_Task requirements_
Every record that follows should be written out again without any change.

Dataset entries:
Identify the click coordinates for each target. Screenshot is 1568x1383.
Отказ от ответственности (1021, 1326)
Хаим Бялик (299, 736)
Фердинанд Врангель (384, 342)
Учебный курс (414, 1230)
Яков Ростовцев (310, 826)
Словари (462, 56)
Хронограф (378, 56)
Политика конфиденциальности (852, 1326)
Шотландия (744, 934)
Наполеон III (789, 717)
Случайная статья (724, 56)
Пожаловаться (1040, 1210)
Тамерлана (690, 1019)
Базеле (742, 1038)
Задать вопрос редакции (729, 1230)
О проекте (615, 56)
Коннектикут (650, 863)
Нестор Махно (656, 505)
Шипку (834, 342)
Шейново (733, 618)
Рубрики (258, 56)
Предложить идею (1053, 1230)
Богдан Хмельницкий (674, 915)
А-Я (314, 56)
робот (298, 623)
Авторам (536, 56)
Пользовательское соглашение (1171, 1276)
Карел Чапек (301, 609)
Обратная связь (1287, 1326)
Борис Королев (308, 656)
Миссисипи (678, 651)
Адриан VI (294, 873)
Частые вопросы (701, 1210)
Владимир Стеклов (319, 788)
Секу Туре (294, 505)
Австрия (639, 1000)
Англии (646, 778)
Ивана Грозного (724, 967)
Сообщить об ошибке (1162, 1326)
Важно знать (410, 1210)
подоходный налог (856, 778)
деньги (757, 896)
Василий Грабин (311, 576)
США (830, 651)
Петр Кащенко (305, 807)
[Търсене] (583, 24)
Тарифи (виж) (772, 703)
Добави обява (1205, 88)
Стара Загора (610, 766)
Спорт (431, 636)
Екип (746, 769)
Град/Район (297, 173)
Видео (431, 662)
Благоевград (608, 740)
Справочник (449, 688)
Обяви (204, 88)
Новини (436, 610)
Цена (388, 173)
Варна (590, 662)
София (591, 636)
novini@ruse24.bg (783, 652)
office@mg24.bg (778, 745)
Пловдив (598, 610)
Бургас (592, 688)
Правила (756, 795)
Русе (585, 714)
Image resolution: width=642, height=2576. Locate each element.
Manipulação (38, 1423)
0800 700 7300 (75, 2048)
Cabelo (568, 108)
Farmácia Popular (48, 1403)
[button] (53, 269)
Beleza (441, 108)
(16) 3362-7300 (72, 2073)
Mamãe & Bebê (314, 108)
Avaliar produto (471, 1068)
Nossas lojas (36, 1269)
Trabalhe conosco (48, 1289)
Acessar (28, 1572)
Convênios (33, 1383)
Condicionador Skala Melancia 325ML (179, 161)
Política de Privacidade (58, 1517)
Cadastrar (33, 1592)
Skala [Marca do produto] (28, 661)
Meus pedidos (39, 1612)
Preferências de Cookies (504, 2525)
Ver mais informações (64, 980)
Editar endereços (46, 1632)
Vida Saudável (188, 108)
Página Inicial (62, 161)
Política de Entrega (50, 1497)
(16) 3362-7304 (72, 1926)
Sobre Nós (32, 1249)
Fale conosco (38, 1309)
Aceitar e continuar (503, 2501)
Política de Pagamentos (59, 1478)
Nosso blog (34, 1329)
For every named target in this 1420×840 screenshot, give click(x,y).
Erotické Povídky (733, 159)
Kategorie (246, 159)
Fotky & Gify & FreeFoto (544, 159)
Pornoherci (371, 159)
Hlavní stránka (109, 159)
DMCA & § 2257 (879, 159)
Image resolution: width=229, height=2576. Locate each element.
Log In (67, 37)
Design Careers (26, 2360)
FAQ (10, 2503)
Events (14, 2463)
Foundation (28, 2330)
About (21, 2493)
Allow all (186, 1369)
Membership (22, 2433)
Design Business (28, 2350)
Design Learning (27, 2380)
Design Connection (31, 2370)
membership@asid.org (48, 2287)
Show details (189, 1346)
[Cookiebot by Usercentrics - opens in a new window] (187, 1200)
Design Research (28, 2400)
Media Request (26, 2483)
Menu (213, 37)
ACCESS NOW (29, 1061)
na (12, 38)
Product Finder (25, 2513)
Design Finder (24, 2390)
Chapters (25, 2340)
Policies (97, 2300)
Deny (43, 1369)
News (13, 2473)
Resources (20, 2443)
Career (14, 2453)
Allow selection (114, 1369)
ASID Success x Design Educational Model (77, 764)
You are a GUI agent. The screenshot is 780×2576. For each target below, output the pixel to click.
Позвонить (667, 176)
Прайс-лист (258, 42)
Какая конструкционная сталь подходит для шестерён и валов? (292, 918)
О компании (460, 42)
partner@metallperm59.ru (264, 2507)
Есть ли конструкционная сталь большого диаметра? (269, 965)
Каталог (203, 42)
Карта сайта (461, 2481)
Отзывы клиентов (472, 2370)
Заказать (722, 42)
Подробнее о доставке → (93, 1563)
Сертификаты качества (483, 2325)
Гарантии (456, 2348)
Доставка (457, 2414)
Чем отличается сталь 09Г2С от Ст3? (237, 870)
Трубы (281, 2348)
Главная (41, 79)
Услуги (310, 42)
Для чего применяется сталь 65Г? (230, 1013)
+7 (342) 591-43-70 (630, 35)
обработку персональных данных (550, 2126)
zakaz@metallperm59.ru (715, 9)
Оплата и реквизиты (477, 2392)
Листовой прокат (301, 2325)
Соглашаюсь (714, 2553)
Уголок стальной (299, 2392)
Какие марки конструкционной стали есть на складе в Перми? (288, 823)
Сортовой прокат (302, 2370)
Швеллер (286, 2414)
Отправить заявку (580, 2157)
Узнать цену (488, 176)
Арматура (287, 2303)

_Task solution_
Identify the click coordinates for each target. Screenshot is 1568x1383.
Отказ от ответственности (1021, 1326)
Хаим Бялик (299, 736)
Фердинанд Врангель (384, 342)
Учебный курс (414, 1230)
Яков Ростовцев (310, 826)
Словари (462, 56)
Хронограф (378, 56)
Политика конфиденциальности (852, 1326)
Шотландия (744, 934)
Наполеон III (789, 717)
Случайная статья (724, 56)
Пожаловаться (1040, 1210)
Тамерлана (690, 1019)
Базеле (742, 1038)
Задать вопрос редакции (729, 1230)
О проекте (615, 56)
Коннектикут (650, 863)
Нестор Махно (656, 505)
Шипку (834, 342)
Шейново (733, 618)
Рубрики (258, 56)
Предложить идею (1053, 1230)
Богдан Хмельницкий (674, 915)
А-Я (314, 56)
робот (298, 623)
Авторам (536, 56)
Пользовательское соглашение (1171, 1276)
Карел Чапек (301, 609)
Обратная связь (1287, 1326)
Борис Королев (308, 656)
Миссисипи (678, 651)
Адриан VI (294, 873)
Частые вопросы (701, 1210)
Владимир Стеклов (319, 788)
Секу Туре (294, 505)
Австрия (639, 1000)
Англии (646, 778)
Ивана Грозного (724, 967)
Сообщить об ошибке (1162, 1326)
Важно знать (410, 1210)
подоходный налог (856, 778)
деньги (757, 896)
Василий Грабин (311, 576)
США (830, 651)
Петр Кащенко (305, 807)
[Търсене] (583, 24)
Тарифи (виж) (772, 703)
Добави обява (1205, 88)
Стара Загора (610, 766)
Спорт (431, 636)
Екип (746, 769)
Град/Район (297, 173)
Видео (431, 662)
Благоевград (608, 740)
Справочник (449, 688)
Обяви (204, 88)
Новини (436, 610)
Цена (388, 173)
Варна (590, 662)
София (591, 636)
novini@ruse24.bg (783, 652)
office@mg24.bg (778, 745)
Пловдив (598, 610)
Бургас (592, 688)
Правила (756, 795)
Русе (585, 714)
Image resolution: width=642, height=2576. Locate each element.
Manipulação (38, 1423)
0800 700 7300 (75, 2048)
Cabelo (568, 108)
Farmácia Popular (48, 1403)
[button] (53, 269)
Beleza (441, 108)
(16) 3362-7300 (72, 2073)
Mamãe & Bebê (314, 108)
Avaliar produto (471, 1068)
Nossas lojas (36, 1269)
Trabalhe conosco (48, 1289)
Acessar (28, 1572)
Convênios (33, 1383)
Condicionador Skala Melancia 325ML (179, 161)
Política de Privacidade (58, 1517)
Cadastrar (33, 1592)
Skala [Marca do produto] (28, 661)
Meus pedidos (39, 1612)
Preferências de Cookies (504, 2525)
Ver mais informações (64, 980)
Editar endereços (46, 1632)
Vida Saudável (188, 108)
Página Inicial (62, 161)
Política de Entrega (50, 1497)
(16) 3362-7304 (72, 1926)
Sobre Nós (32, 1249)
Fale conosco (38, 1309)
Aceitar e continuar (503, 2501)
Política de Pagamentos (59, 1478)
Nosso blog (34, 1329)
For every named target in this 1420×840 screenshot, give click(x,y).
Erotické Povídky (733, 159)
Kategorie (246, 159)
Fotky & Gify & FreeFoto (544, 159)
Pornoherci (371, 159)
Hlavní stránka (109, 159)
DMCA & § 2257 (879, 159)
Image resolution: width=229, height=2576. Locate each element.
Log In (67, 37)
Design Careers (26, 2360)
FAQ (10, 2503)
Events (14, 2463)
Foundation (28, 2330)
About (21, 2493)
Allow all (186, 1369)
Membership (22, 2433)
Design Business (28, 2350)
Design Learning (27, 2380)
Design Connection (31, 2370)
membership@asid.org (48, 2287)
Show details (189, 1346)
[Cookiebot by Usercentrics - opens in a new window] (187, 1200)
Design Research (28, 2400)
Media Request (26, 2483)
Menu (213, 37)
ACCESS NOW (29, 1061)
na (12, 38)
Product Finder (25, 2513)
Design Finder (24, 2390)
Chapters (25, 2340)
Policies (97, 2300)
Deny (43, 1369)
News (13, 2473)
Resources (20, 2443)
Career (14, 2453)
Allow selection (114, 1369)
ASID Success x Design Educational Model (77, 764)
You are a GUI agent. The screenshot is 780×2576. For each target below, output the pixel to click.
Позвонить (667, 176)
Прайс-лист (258, 42)
Какая конструкционная сталь подходит для шестерён и валов? (292, 918)
О компании (460, 42)
partner@metallperm59.ru (264, 2507)
Есть ли конструкционная сталь большого диаметра? (269, 965)
Каталог (203, 42)
Карта сайта (461, 2481)
Отзывы клиентов (472, 2370)
Заказать (722, 42)
Подробнее о доставке → (93, 1563)
Сертификаты качества (483, 2325)
Гарантии (456, 2348)
Доставка (457, 2414)
Чем отличается сталь 09Г2С от Ст3? (237, 870)
Трубы (281, 2348)
Главная (41, 79)
Услуги (310, 42)
Для чего применяется сталь 65Г? (230, 1013)
+7 (342) 591-43-70 (630, 35)
обработку персональных данных (550, 2126)
zakaz@metallperm59.ru (715, 9)
Оплата и реквизиты (477, 2392)
Листовой прокат (301, 2325)
Соглашаюсь (714, 2553)
Уголок стальной (299, 2392)
Какие марки конструкционной стали есть на складе в Перми? (288, 823)
Сортовой прокат (302, 2370)
Швеллер (286, 2414)
Отправить заявку (580, 2157)
Узнать цену (488, 176)
Арматура (287, 2303)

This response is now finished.